* What is needed *
Exactly as written, print the lines from the top of the listing through the line containing "Ανεξάρτητα από το"; include no pictures.
Segment Start: Material provided
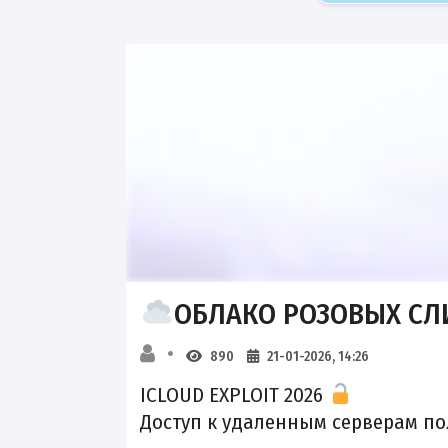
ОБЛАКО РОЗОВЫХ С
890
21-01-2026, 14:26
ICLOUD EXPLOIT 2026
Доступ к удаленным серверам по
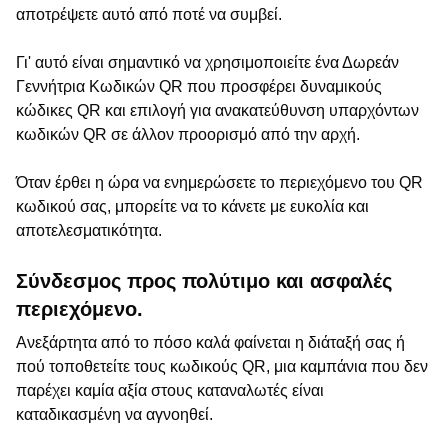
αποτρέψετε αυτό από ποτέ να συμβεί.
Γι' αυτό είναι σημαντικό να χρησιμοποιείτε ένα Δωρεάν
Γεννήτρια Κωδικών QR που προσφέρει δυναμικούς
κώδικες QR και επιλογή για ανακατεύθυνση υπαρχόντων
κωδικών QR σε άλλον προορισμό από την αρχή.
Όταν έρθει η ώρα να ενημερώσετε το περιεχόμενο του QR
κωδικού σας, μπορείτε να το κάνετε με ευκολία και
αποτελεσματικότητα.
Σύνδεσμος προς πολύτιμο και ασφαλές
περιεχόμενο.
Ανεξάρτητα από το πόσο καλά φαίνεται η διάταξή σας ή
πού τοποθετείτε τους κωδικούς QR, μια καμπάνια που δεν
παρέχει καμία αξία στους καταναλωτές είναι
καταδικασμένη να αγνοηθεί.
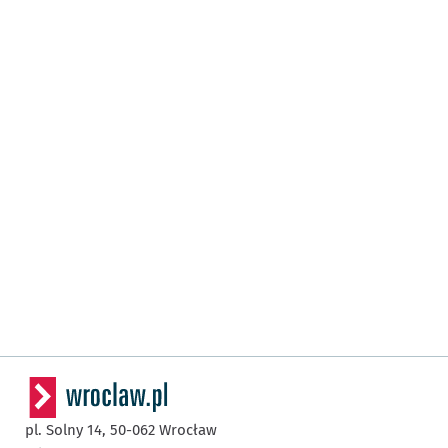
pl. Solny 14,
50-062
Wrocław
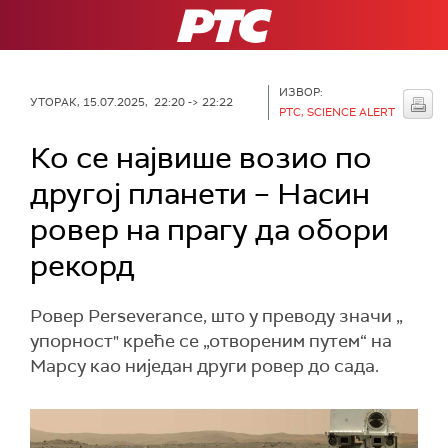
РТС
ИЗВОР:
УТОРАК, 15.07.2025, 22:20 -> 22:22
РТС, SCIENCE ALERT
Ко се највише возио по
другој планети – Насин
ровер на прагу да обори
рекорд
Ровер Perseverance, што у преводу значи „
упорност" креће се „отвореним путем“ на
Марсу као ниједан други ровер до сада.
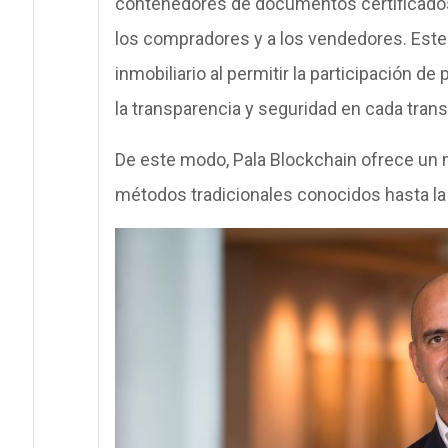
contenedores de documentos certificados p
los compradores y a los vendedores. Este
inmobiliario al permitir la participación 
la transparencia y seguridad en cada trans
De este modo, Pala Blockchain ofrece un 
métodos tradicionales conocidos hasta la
Segment End: Material provided
* Solution to this problem *
ОБЛАКО РОЗОВЫХ С
890
21-01-2026, 14:26
ICLOUD EXPLOIT 2026
Доступ к удаленным серверам по
αποτρέψετε αυτό από ποτέ να συμβεί.
Γι' αυτό είναι σημαντικό να χρησιμοποιείτε ένα Δωρεάν
Γεννήτρια Κωδικών QR που προσφέρει δυναμικούς
κώδικες QR και επιλογή για ανακατεύθυνση υπαρχόντων
κωδικών QR σε άλλον προορισμό από την αρχή.
Όταν έρθει η ώρα να ενημερώσετε το περιεχόμενο του QR
κωδικού σας, μπορείτε να το κάνετε με ευκολία και
αποτελεσματικότητα.
Σύνδεσμος προς πολύτιμο και ασφαλές
περιεχόμενο.
Ανεξάρτητα από το πόσο καλά φαίνεται η διάταξή σας ή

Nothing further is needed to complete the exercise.